- [What you need to do] Below are the entries. Transcribe exactly the lines from the one with "YouTube Channel (700, 1487)" through the one with "Какие социальные медиа", ends included, and leave out all others.
==== Data section ====
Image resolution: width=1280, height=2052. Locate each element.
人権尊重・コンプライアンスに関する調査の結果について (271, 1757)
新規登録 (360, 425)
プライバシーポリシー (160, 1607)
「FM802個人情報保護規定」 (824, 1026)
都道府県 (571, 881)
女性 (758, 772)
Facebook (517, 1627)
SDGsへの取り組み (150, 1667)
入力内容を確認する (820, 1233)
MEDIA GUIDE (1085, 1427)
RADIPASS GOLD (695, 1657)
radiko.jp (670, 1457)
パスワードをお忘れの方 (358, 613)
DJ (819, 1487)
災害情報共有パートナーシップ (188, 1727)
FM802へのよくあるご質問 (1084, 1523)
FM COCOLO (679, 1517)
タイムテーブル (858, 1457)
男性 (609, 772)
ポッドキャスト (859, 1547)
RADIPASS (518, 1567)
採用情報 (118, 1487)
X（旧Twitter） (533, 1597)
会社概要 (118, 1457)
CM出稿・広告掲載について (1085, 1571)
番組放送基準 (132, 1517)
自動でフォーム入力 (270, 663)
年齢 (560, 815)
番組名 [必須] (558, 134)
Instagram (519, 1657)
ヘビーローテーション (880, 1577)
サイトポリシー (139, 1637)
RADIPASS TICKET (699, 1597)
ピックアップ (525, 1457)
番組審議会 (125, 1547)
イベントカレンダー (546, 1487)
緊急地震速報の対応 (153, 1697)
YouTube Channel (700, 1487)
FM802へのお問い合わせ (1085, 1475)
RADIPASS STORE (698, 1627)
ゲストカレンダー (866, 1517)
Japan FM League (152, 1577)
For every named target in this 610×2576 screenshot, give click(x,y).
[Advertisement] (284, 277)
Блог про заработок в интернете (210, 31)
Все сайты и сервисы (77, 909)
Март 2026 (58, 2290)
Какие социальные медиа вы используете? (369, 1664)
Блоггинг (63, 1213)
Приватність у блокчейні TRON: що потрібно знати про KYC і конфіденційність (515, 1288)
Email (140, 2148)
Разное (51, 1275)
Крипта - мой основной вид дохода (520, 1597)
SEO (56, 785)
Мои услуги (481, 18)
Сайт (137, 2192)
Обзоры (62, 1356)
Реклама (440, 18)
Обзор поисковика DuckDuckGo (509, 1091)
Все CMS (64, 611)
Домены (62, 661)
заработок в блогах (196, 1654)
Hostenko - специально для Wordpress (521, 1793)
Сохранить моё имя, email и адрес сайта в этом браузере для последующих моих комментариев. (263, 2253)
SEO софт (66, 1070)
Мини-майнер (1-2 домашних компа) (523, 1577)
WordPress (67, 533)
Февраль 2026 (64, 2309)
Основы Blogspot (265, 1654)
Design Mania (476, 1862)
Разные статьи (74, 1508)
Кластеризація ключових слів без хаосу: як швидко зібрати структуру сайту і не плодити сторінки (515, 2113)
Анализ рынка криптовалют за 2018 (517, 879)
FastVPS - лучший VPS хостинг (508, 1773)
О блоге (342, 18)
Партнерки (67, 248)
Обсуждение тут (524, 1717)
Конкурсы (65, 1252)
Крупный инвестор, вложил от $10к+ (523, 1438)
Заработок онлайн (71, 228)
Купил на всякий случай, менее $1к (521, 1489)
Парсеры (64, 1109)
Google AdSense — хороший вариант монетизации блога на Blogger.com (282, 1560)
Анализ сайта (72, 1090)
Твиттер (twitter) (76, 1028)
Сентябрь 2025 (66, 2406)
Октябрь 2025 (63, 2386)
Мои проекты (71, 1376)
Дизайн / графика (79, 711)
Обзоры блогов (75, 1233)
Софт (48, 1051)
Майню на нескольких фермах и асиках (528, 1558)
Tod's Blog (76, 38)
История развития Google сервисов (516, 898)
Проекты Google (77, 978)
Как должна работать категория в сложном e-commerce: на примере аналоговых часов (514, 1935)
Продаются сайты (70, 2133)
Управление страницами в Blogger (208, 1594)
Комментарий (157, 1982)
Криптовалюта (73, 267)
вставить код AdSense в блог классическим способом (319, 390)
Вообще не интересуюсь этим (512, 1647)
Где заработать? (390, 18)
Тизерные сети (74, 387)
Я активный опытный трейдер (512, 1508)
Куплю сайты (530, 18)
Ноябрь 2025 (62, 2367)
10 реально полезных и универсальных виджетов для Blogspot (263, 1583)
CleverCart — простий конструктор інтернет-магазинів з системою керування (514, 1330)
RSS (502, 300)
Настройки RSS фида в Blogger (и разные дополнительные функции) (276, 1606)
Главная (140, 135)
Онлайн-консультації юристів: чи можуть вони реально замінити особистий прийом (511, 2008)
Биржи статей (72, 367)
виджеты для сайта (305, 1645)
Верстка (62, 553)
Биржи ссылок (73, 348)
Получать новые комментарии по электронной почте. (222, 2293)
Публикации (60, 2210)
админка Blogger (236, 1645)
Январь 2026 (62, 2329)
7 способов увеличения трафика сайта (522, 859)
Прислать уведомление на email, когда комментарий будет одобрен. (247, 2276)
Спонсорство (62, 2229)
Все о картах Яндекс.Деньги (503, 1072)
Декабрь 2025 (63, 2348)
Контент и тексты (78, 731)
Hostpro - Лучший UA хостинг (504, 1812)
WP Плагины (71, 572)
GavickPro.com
====
- [Result below]
YouTube Channel (700, 1487)
FM802へのお問い合わせ (1085, 1475)
RADIPASS STORE (698, 1627)
ゲストカレンダー (866, 1517)
Japan FM League (152, 1577)
For every named target in this 610×2576 screenshot, give click(x,y).
[Advertisement] (284, 277)
Блог про заработок в интернете (210, 31)
Все сайты и сервисы (77, 909)
Март 2026 (58, 2290)
Какие социальные медиа вы используете? (369, 1664)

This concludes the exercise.